**Work order:** Write out again, exactly as they stand, the line that includes "UPDATE Zi decisivă" and all remaining lines of the entries.

━━━ Task data ━━━

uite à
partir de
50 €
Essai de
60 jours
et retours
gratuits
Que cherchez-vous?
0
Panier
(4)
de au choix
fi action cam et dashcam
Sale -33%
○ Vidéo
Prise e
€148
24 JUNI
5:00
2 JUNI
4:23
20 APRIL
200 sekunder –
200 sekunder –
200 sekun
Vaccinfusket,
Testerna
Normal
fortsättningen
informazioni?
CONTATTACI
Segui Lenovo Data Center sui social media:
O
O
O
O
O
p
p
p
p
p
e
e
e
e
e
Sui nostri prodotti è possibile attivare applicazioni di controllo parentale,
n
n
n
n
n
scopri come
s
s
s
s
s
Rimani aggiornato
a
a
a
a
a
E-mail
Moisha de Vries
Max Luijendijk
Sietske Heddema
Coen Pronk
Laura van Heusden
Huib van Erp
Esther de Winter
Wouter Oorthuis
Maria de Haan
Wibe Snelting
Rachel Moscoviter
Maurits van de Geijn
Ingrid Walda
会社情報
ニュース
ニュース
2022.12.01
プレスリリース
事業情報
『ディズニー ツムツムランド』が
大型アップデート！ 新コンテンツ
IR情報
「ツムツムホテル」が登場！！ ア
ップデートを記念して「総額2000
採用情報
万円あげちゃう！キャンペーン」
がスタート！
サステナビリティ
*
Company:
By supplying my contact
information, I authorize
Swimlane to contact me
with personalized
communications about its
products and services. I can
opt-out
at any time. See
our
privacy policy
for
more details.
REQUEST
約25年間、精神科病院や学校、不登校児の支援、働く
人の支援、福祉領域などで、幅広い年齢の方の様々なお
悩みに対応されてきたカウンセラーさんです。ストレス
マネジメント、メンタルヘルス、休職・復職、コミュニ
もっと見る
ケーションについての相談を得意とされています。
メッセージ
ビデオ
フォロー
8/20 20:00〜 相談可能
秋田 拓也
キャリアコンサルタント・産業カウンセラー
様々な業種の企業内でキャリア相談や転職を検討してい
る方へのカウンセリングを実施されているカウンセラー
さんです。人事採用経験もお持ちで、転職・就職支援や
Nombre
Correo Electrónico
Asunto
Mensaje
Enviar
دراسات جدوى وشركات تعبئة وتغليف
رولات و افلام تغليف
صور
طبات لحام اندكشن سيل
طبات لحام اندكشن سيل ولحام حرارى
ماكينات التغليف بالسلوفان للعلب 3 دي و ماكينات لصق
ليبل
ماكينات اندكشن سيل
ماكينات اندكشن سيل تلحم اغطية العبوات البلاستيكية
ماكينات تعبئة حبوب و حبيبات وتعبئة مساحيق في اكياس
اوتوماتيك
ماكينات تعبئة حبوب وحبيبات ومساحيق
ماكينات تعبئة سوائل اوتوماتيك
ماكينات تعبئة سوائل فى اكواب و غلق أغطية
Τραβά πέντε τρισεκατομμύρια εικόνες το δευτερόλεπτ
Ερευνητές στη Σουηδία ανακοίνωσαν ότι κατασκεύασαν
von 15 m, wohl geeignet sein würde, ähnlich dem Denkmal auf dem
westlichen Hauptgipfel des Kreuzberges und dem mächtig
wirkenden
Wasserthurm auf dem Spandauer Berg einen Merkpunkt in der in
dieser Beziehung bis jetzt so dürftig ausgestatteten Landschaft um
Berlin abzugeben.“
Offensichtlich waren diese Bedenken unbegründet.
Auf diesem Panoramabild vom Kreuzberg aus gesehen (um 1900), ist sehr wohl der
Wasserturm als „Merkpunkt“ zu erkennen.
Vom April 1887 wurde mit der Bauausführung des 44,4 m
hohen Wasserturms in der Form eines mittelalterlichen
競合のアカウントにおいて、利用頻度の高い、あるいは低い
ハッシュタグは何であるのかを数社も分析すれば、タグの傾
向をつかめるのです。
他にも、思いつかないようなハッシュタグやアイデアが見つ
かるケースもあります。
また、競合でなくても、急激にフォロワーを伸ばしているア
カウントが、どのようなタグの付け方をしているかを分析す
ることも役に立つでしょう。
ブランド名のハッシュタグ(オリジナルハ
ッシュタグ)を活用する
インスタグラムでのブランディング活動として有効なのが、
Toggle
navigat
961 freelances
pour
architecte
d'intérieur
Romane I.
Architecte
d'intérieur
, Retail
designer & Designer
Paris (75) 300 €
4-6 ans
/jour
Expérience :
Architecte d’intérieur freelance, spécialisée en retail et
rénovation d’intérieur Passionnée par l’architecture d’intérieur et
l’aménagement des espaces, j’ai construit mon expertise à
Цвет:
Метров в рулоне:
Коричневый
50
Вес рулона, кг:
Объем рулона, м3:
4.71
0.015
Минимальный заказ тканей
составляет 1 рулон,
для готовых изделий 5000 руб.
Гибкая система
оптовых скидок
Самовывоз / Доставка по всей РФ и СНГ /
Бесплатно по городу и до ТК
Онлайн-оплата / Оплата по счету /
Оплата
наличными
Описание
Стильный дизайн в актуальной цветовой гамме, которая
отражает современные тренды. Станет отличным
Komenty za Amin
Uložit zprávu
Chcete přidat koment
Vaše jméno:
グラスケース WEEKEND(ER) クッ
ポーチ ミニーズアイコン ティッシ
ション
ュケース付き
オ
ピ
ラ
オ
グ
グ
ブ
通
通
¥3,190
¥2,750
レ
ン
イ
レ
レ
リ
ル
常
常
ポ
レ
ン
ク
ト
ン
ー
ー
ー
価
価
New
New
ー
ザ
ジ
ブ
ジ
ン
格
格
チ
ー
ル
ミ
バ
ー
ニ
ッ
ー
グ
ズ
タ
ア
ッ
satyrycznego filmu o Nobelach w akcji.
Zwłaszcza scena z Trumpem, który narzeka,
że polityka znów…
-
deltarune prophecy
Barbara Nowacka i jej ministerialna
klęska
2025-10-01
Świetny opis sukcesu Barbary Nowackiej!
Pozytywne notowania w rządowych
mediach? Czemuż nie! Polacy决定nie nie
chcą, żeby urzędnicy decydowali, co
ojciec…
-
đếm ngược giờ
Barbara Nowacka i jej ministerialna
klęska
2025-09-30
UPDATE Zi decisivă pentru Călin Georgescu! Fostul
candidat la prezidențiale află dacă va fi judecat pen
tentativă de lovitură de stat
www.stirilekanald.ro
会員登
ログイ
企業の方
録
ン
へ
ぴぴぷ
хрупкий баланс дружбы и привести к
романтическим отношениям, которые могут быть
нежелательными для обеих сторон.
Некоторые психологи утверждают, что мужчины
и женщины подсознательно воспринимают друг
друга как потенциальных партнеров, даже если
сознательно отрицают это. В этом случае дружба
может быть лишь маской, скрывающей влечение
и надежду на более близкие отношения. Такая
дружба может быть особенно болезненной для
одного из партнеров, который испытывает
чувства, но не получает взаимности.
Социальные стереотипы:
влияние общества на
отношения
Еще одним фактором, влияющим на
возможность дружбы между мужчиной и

━━━

**Result of this exercise:**
UPDATE Zi decisivă pentru Călin Georgescu! Fostul
candidat la prezidențiale află dacă va fi judecat pen
tentativă de lovitură de stat
www.stirilekanald.ro
会員登
ログイ
企業の方
録
ン
へ
ぴぴぷ
хрупкий баланс дружбы и привести к
романтическим отношениям, которые могут быть
нежелательными для обеих сторон.
Некоторые психологи утверждают, что мужчины
и женщины подсознательно воспринимают друг
друга как потенциальных партнеров, даже если
сознательно отрицают это. В этом случае дружба
может быть лишь маской, скрывающей влечение
и надежду на более близкие отношения. Такая
дружба может быть особенно болезненной для
одного из партнеров, который испытывает
чувства, но не получает взаимности.
Социальные стереотипы:
влияние общества на
отношения
Еще одним фактором, влияющим на
возможность дружбы между мужчиной и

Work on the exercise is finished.